━━━ Supplied material ━━━

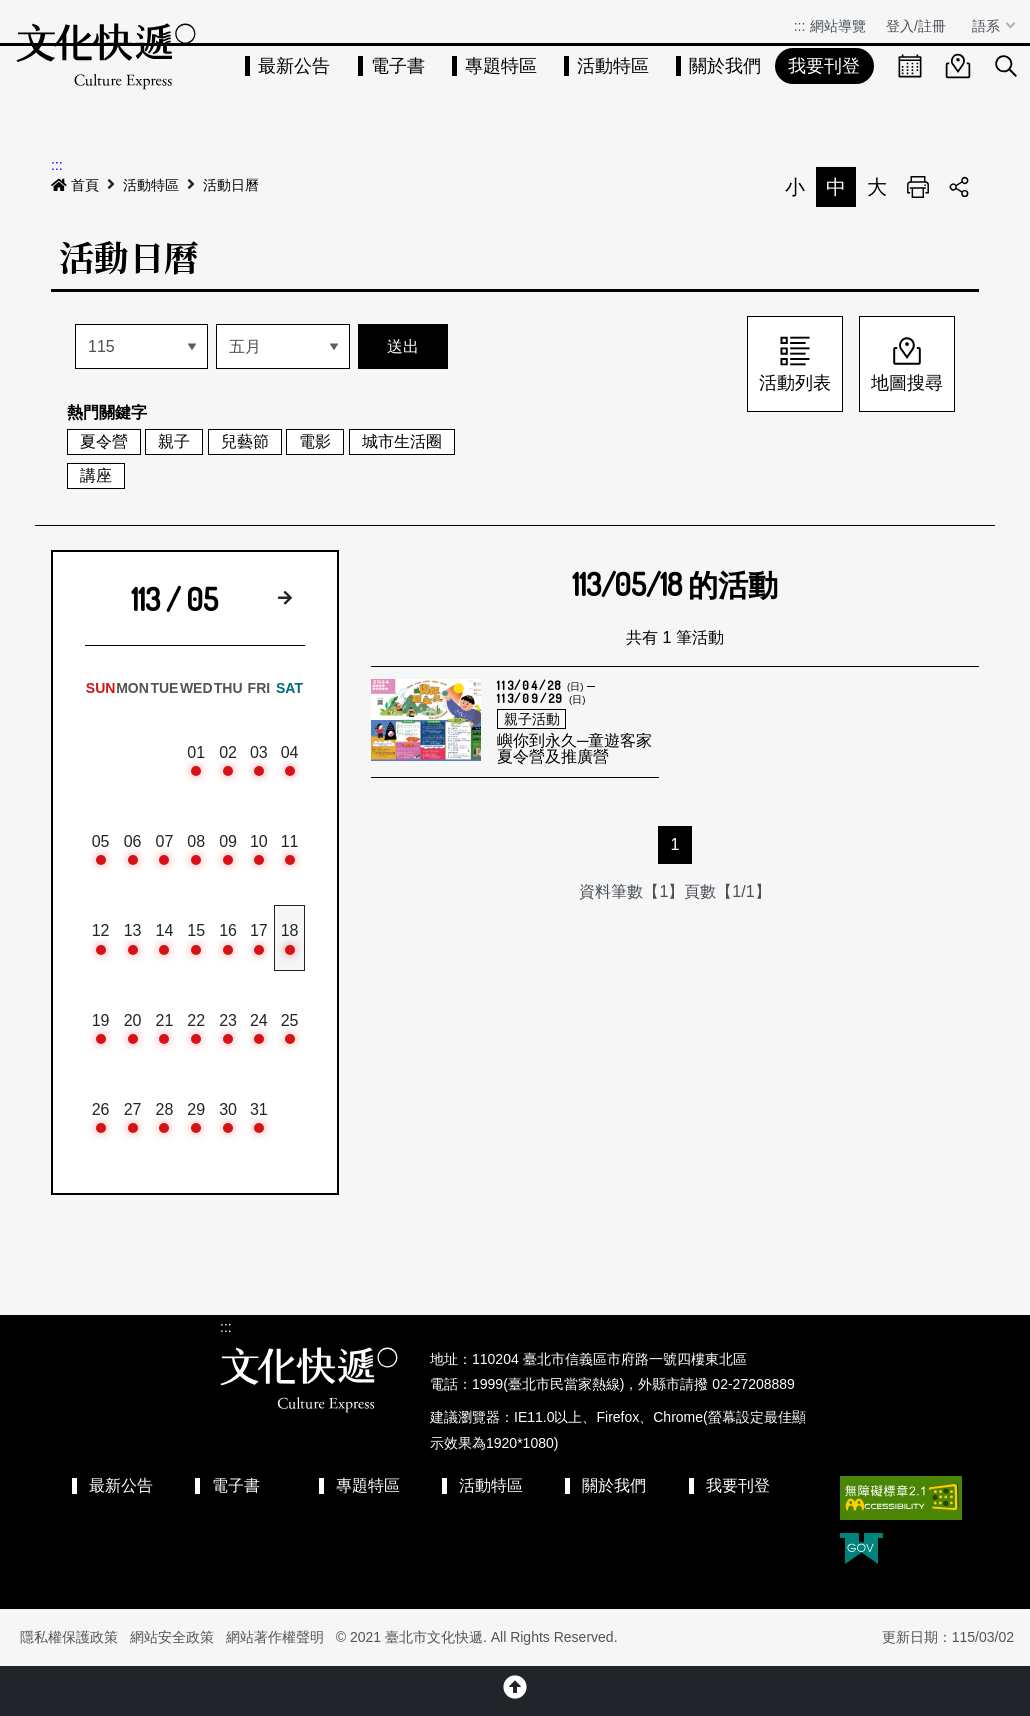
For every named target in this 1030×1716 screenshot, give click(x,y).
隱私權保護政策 (69, 1637)
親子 (174, 441)
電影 (315, 441)
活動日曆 (231, 185)
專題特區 (501, 66)
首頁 (75, 185)
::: (800, 26)
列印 (918, 187)
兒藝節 (245, 441)
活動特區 (613, 66)
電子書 (398, 66)
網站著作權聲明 (275, 1637)
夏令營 (104, 441)
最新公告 (294, 66)
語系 (988, 26)
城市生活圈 (402, 441)
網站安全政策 (172, 1637)
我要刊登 (824, 66)
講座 (96, 475)
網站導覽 (838, 26)
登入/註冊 (916, 26)
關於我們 (725, 66)
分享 (959, 187)
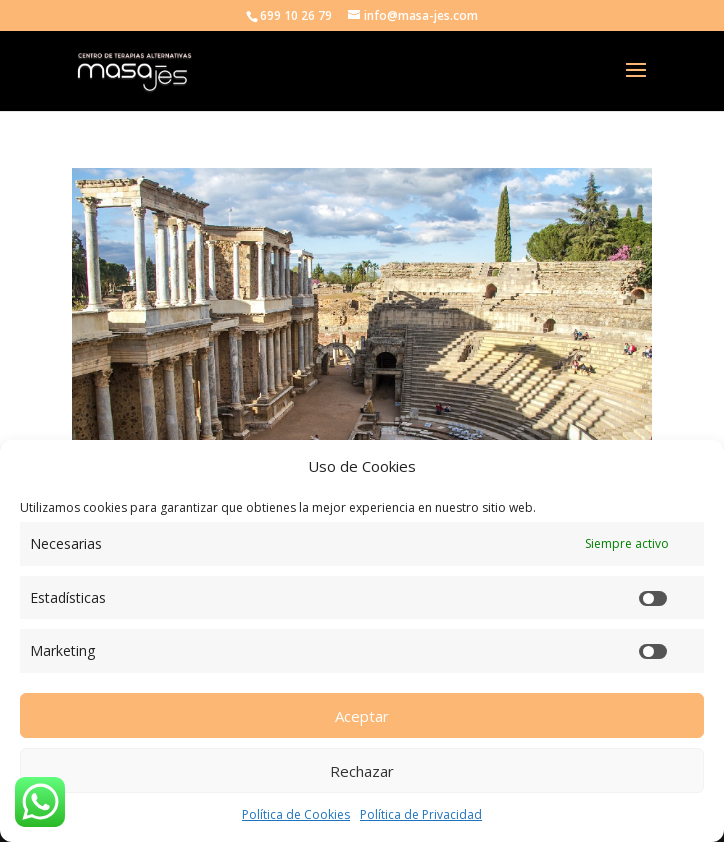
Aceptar (362, 716)
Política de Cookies (296, 814)
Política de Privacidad (421, 814)
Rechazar (362, 771)
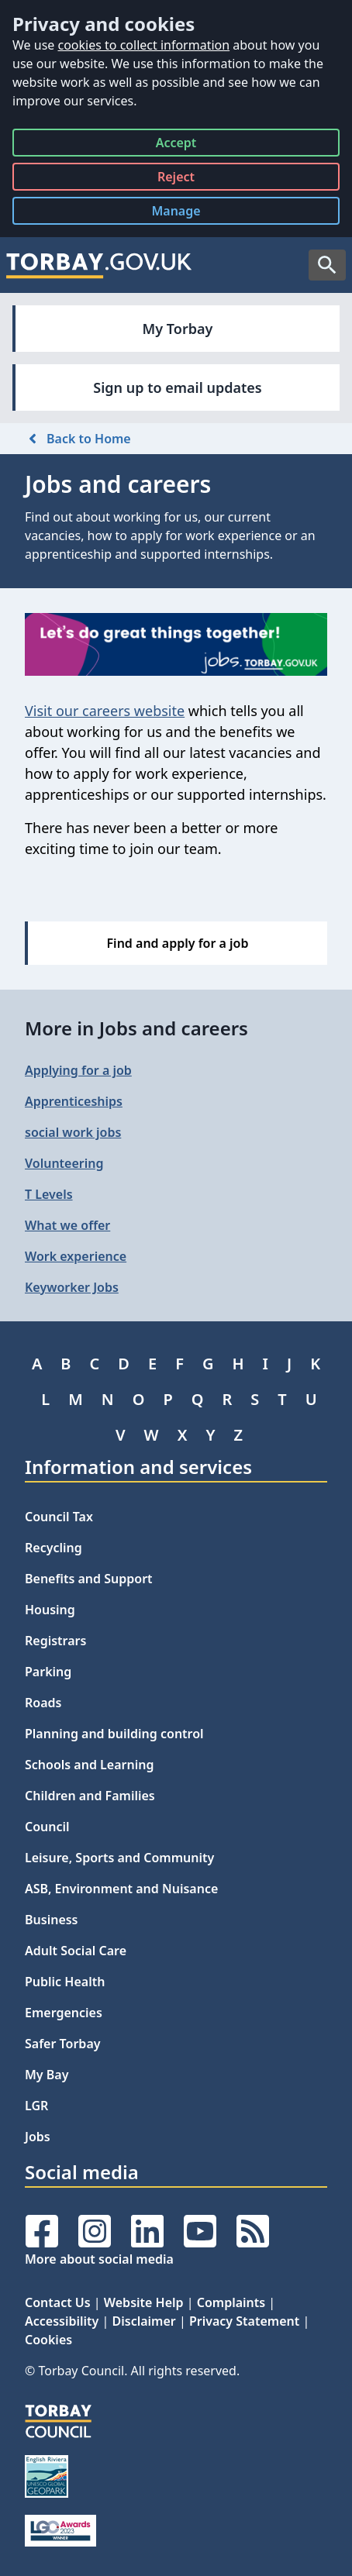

━━━

- Exercise description -
Copy exactly the lines that run from the one containing "電子書 (398, 66)" to the last line of the records, both included, and leave out every picture.

- Answer for this exercise -
電子書 (398, 66)
網站著作權聲明 (275, 1637)
夏令營 (104, 441)
最新公告 (294, 66)
語系 (988, 26)
城市生活圈 (402, 441)
網站安全政策 (172, 1637)
我要刊登 (824, 66)
講座 (96, 475)
網站導覽 (838, 26)
登入/註冊 (916, 26)
關於我們 (725, 66)
分享 (959, 187)
Aceptar (362, 716)
Política de Cookies (296, 814)
Política de Privacidad (421, 814)
Rechazar (362, 771)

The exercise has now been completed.